Until I started growing it, I didn’t understand the appeal of parsley. It was a bouncy green garnish that didn’t taste like much, or it was dry flakes that tasted like even less. Although the herb has been in use since ancient times- native to Turkey and the surrounding areas, the Romans introduced it to England and other places in the empire- I didn’t understand why it was so popular. Then I started growing starts of it for other people, tried some, and the light dawned. Fresh parsley is an amazing thing compared to dried, and the Italian flat leaf type is much more flavorful than the curly type.
While curly parsley (Petroselinium crispum) makes a beautiful garnish and nice after meal palate cleanser, for cooking you really want P. neapolitanum, the Italian flat leaf type. While it doesn’t have big taste of its own, it brings out the other flavors in a dish and balances them. If you are making a soup or stew and it just seems to be lacking something, try adding some parsley and see if that does the trick. It frequently does. It’s usually used just as a flavoring, but you can make a pesto out of it. It’s high in vitamins A, C, and K. The huge amount of chlorophyll in its bright green leaves is what makes it an ideal for breath cleanser. Some of oils found in parsley are powerful antioxidants, and the plant is a diuretic- it promotes the removal of excess sodium from the body, thus balancing fluid build-up; some herbalists use it for lowering blood pressure.
Parsley is a biennial plant, living for two years. The first year it makes a lot of leaves; it lives through some of our winters, and makes some leaves before sending up flowers and seeding itself. Parsley is related to carrots and Queen Anne’s lace, so the lacy white flowers are quite attractive and encourage beneficial insects. The leaves that it makes the second year are few and slightly bitter, so you really need to start new plants every year.
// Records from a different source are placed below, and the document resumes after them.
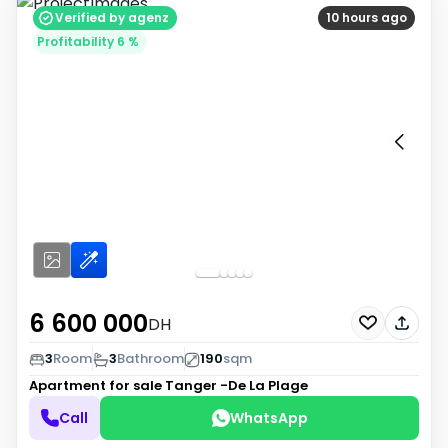
Verified by agenz
10 hours ago
Profitability 6 %
6 600 000
DH
3
Room
3
Bathroom
190
sqm
Apartment for sale
Tanger -De La Plage
Call
WhatsApp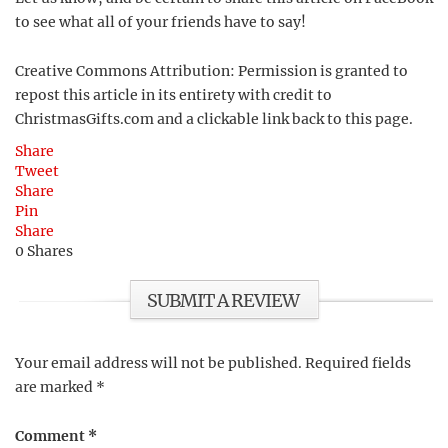
to see what all of your friends have to say!
Creative Commons Attribution: Permission is granted to
repost this article in its entirety with credit to
ChristmasGifts.com and a clickable link back to this page.
Share
Tweet
Share
Pin
Share
0
Shares
SUBMIT A REVIEW
Your email address will not be published.
Required fields
are marked
*
Comment
*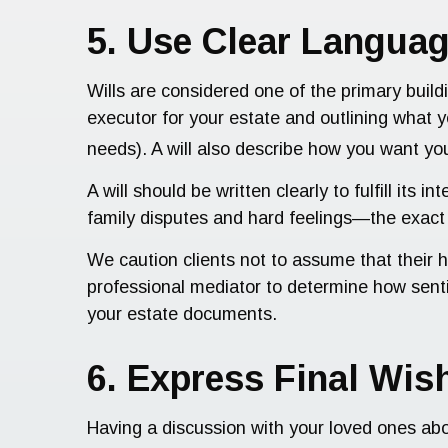
5. Use Clear Languag
Wills are considered one of the primary build
executor for your estate and outlining what 
needs). A will also describe how you want you
A will should be written clearly to fulfill i
family disputes and hard feelings—the exac
We caution clients not to assume that their h
professional mediator to determine how senti
your estate documents.
6. Express Final Wi
Having a discussion with your loved ones ab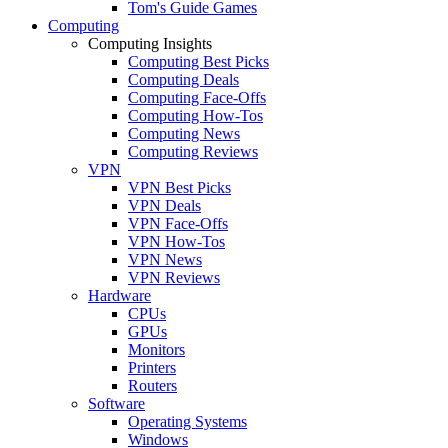
Tom's Guide Games
Computing
Computing Insights
Computing Best Picks
Computing Deals
Computing Face-Offs
Computing How-Tos
Computing News
Computing Reviews
VPN
VPN Best Picks
VPN Deals
VPN Face-Offs
VPN How-Tos
VPN News
VPN Reviews
Hardware
CPUs
GPUs
Monitors
Printers
Routers
Software
Operating Systems
Windows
Parsley seed is very slow to sprout, as well as having a low germination rate. You need to have fresh seed, and to increase your success rate, soak it in warm water for 48 hours, changing the water every day. Do not bury the seed but just press it into the top of the soil and keep moist. Because of its slow germination and growth, start your seed two months before the last frost date (May 15 in most of the Inland Northwest). Parsley has a reputation of being difficult to transplant, but I’ve found that if you don’t allow it to become root bound before moving it, the little plants will do just fine. I think the old superstition that only a witch could grow parsley came about because of the difficulty in transplanting!
Plant your parsley in a sunny (six to eight hours of sun a day minimum), well drained site in soil that is high in organic matter (compost). While planting them a foot apart is ideal, if you’re short on space you can crowd them. I put three plants in a three gallon container, and harvest often so the plants don’t shade each other. Like all herbs, parsley should only be fertilized lightly, with a formula that is higher in phosphorus than in nitrogen, like Bloom!. Apply the fertilizer at half strength. Too much fertilizer, especially nitrogen, results in big, beautiful plants that lack in flavor. Thankfully, parsley is not bothered by insects or disease, and because it doesn’t bloom until its second year, you can ignore it without it going to seed. It will produce well into late fall- I cut it to the ground a week ago, and today it has enough new growth that it could be cut again! It is one of the easiest herbs to grow indoors: put it in your brightest lit window and you can have fresh parsley all winter. The plant will be leggy and not as full flavored as when grown outside, but it’s still a lot better than dried parsley!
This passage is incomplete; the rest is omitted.